Repository files navigation

DevOps Portfolio

A collection of infrastructure and platform engineering projects built on AWS. Each project is maintained in a private repository — this page documents the architecture, design decisions, and tech stack for interview and review purposes.


Projects

# Project Repo Status
1 AWS VPC & IAM Infrastructure project_vpc_iam (private) Complete
2 EKS Platform project_app_infra (private) In Progress
3 ArgoCD GitOps TBD Planned
4 Observability Stack (Loki, Fluent Bit, Thanos) TBD Planned

1. AWS VPC & IAM Infrastructure

Provisions the base network and IAM foundation on AWS using Terraform, with a fully automated CI/CD pipeline running on ephemeral ECS Fargate runners.

Repo: github.com/Ajay0696/project_vpc_iam (private)

Architecture

GitHub Actions
  workflow_job.queued
        │
        ▼
  API Gateway (HTTP)
        │
        ▼
  Lambda (Python)
  - Validates HMAC signature
  - Gets runner registration token via Fine-Grained PAT
  - Calls ecs:RunTask with token injected as env var
        │
        ▼
┌───────────────────────────────────────┐
│  Runner VPC (10.1.0.0/16)  CloudFormation-managed  │
│                                       │
│  ECS Fargate Task (ephemeral runner)  │
│  - Registers with GitHub              │
│  - Runs Terraform job                 │
│  - Exits and deregisters              │
└───────────────┬───────────────────────┘
                │ GitHub OIDC token
                ▼
      ┌──────────────────┐
      │   AWS STS        │
      │  (verify token,  │
      │  return creds)   │
      └────────┬─────────┘
               │ Temporary credentials (1hr)
               ▼
      ┌──────────────────┐
      │   AWS            │
      │  VPC, Subnets,   │
      │  IGW, Route Tables│
      └──────────────────┘

Tech Stack

Component Technology
Infrastructure as Code Terraform (~> 6.0 AWS provider)
State Backend S3 (use_lockfile = true, no DynamoDB)
Bootstrap AWS CloudFormation
CI/CD GitHub Actions (manual workflow_dispatch)
Self-hosted Runners ECS Fargate (ephemeral, runs-on: ecs-runner)
Runner Trigger API Gateway + Lambda (workflow_job.queued webhook)
Runner Image Public GHCR (ghcr.io/ajay0696/terraform-runner:latest)
Credentials Storage SSM Parameter Store SecureString (free tier)
AWS Authentication GitHub OIDC (no stored credentials)
Runner Auth to GitHub Fine-Grained PAT (runner registration token API)

Key Design Decisions

Chicken-egg bootstrap problem — two-VPC design Terraform needs an S3 bucket and runners to run, but runners need infrastructure. Solved with two separate VPCs, both free at rest:

  • Runner VPC (10.1.0.0/16) — CloudFormation-managed, no Terraform dependency. ECS Fargate runner tasks live here and can bootstrap the account from day one.
  • EKS VPC (10.0.0.0/16) — Terraform-managed, created after runners are working.

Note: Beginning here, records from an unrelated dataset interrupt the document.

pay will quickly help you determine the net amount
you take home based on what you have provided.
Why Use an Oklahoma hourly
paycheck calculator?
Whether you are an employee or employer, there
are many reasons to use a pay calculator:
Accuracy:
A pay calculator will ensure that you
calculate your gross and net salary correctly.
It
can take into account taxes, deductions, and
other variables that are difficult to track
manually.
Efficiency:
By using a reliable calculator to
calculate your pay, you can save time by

GitHub OIDC instead of stored AWS credentials Runner containers never hold long-lived AWS credentials. GitHub issues a short-lived OIDC token per job; AWS STS verifies it against the registered OIDC provider and returns temporary credentials (1hr TTL).

ECS Fargate instead of EC2 or k3d/ARC Fargate runners start in ~30–60s with zero idle cost. No EC2 instances to manage, no local cluster required, no AMI maintenance. The runner image (Ubuntu + Terraform binary) is hosted on GHCR as a public image — no ECR storage cost.

SSM Parameter Store over Secrets Manager Webhook HMAC secret and GitHub PAT are stored as SSM SecureString parameters (free Standard tier). Secrets Manager would cost $0.40/secret/month — unnecessary for a practice account.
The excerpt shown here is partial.